Presenting Gary Coleman in His Greatest Role

Thanks to an assist from one of you lovely readers out there, I’m now able to show you Gary Coleman as he appeared in the Buck Rogers episode “Cosmic Wiz Kid,” which first aired on November 15, 1979:


Gary Coleman as Heironymous Fox

For the record, he hasn’t changed much in the last 26 years. Well, aside from the crow’s feet, a shorter haircut, and an improved sense of fashion, of course…

spacer

The ’80s in a Nutshell

I’ve been googling around trying to find a photo of Gary Coleman as Heironymous Fox in that Buck Rogers episode I mentioned earlier. No luck on that front, but I did find this gem of an image:


This picture contains just about everything you need to know about television in the early ’80s… I love it!

spacer

Just Another Guy Buying Dog Food

So, the Girlfriend and I were at PetSmart yesterday, picking up a Christmas gift for her poodle, Rusty. (In case you’re wondering, we bought him a pleather aviator’s coat with a faux shearling lining, very dashing and manly. Hey, he’s a poodle, he needs all the external machofication he can get.)

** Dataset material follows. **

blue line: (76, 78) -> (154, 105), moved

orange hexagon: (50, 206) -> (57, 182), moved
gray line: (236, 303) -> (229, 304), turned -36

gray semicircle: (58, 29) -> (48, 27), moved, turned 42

I’d just picked up the bag containing the new dog-jacket from the cashier’s counter and was turning to leave when I nearly collided with another shopper. I drew up short and let him pass by without really seeing him. Just another guy in a hurry, I thought, trying to get in and out of the store on a busy day with a minimum of hassle. I’d taken several steps toward the exit before I managed to process my quick impressions into a complete picture:

African-American (obvious), probably about my age (crow’s-feet around the eyes), vertically challenged in a major way (he rose only to the level of my chest, and I’m only a hair over five-six), and there was something familiar about his face…

I stopped again and put my hand on Anne’s arm.

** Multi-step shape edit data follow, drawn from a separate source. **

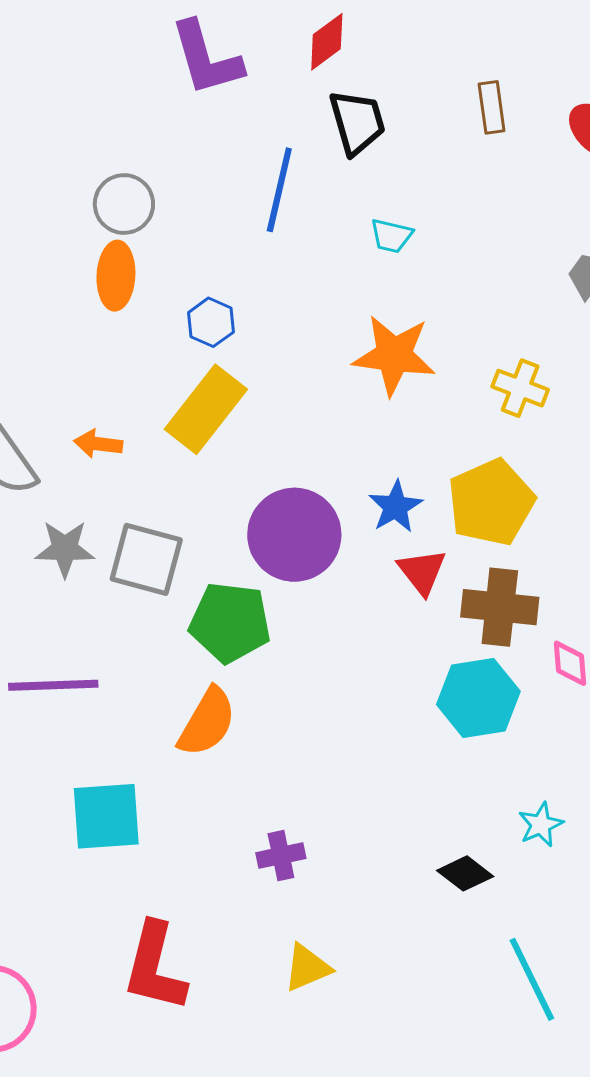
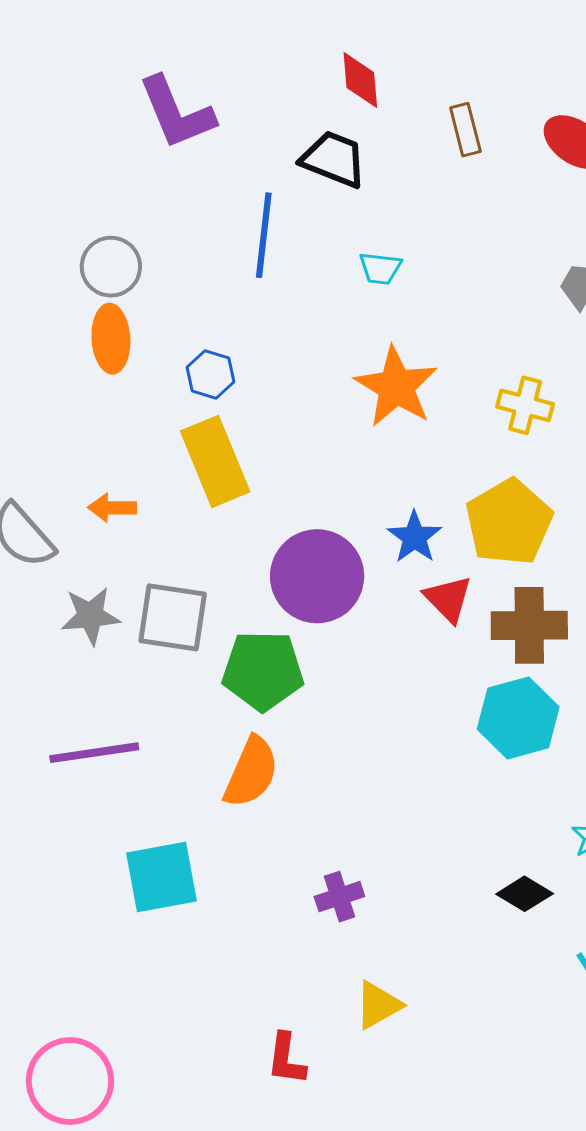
red diamond: (327, 42) -> (360, 80), moved, turned -52
black trapezoid: (357, 122) -> (334, 159), turned -46
orange star: (394, 355) -> (396, 387), turned 30
yellow rectangle: (206, 409) -> (215, 461), turned -54
red L-shape: (155, 967) -> (286, 1059), moved, size x0.6

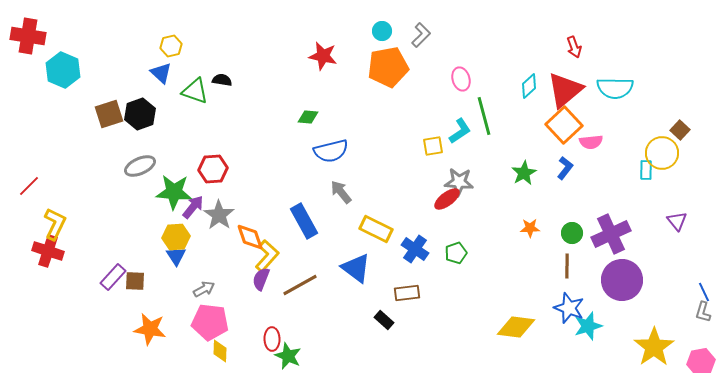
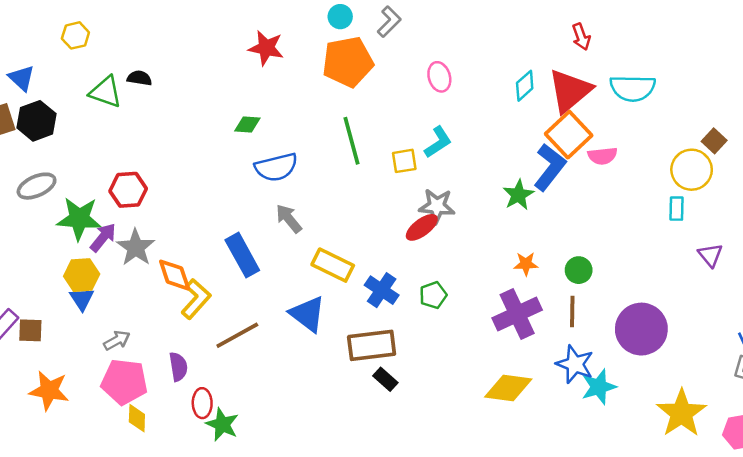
blue triangle: (161, 73) -> (21, 78), moved
green line: (484, 116) -> (351, 141), moved
blue L-shape: (565, 168) -> (550, 167), moved, size x1.6
cyan rectangle: (646, 170) -> (676, 209), moved
purple cross: (611, 234) -> (517, 314), moved
purple semicircle: (261, 279) -> (178, 367), moved, turned 150
brown rectangle: (407, 293) -> (372, 345), size x1.5
black rectangle: (384, 320) -> (385, 379), moved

“That was Gary Coleman,” I said.

spacer

Gonna Have Myself a Time

I’ve only recently become familiar with the TV series South Park, and I still haven’t decided exactly what I think of it. I find that for every joke that connects with me during any given episode, there are three more that leaving me sitting in stony silence, wondering why in the hell I’m wasting my time with this vulgar crap. Still, the jokes that do connect are brutally effective, and there’s also something oddly endearing about the look of the foul-mouthed main characters, crudely drawn and barely animated though they may be. Now, thanks to the wonders of the Internet, I know what I would look like if I were magically transmogrified into a South Park kid:

Scarily accurate, isn't it?

So what do you think? Can’t you just see the plush toys made from my cartoony likeness?

spacer

Huh… This Is Unexpected

I just took the Tortured Artist Test, fully expecting to learn that I’m one shot of absinthe away from dying unloved and frustrated in a drafty garrett somewhere. As it turns out, though…

I am 32% Tortured Artist.
I know Art, I just don't live it.

I have some artistic ability, but it is probably a hobby and doesn’t drive my life into a dark abysmal hole where I am alone and against the world.

spacer

Homemade Toys

A week or so back, I followed a link from Boing Boing to a wonderfully nostalgic LiveJournal entry in which the author recounts how he saved a beloved childhood toy from the junkheap. This particular toy was made for him by his father some time in the late ’60s; it’s a spaceship control console, probably inspired by Star Trek or Lost in Space, built of plywood and decked out with knobs, toggle switches, big ol’ throttle levers, and, best of all, working lights and motorized, spinning “scanner screens.” The entry includes several photographs of the console, and it’s truly a beautiful relic of a time that now seems impossibly remote, before Xboxes and iPods and all the other things that kids think they need these days to have a good time.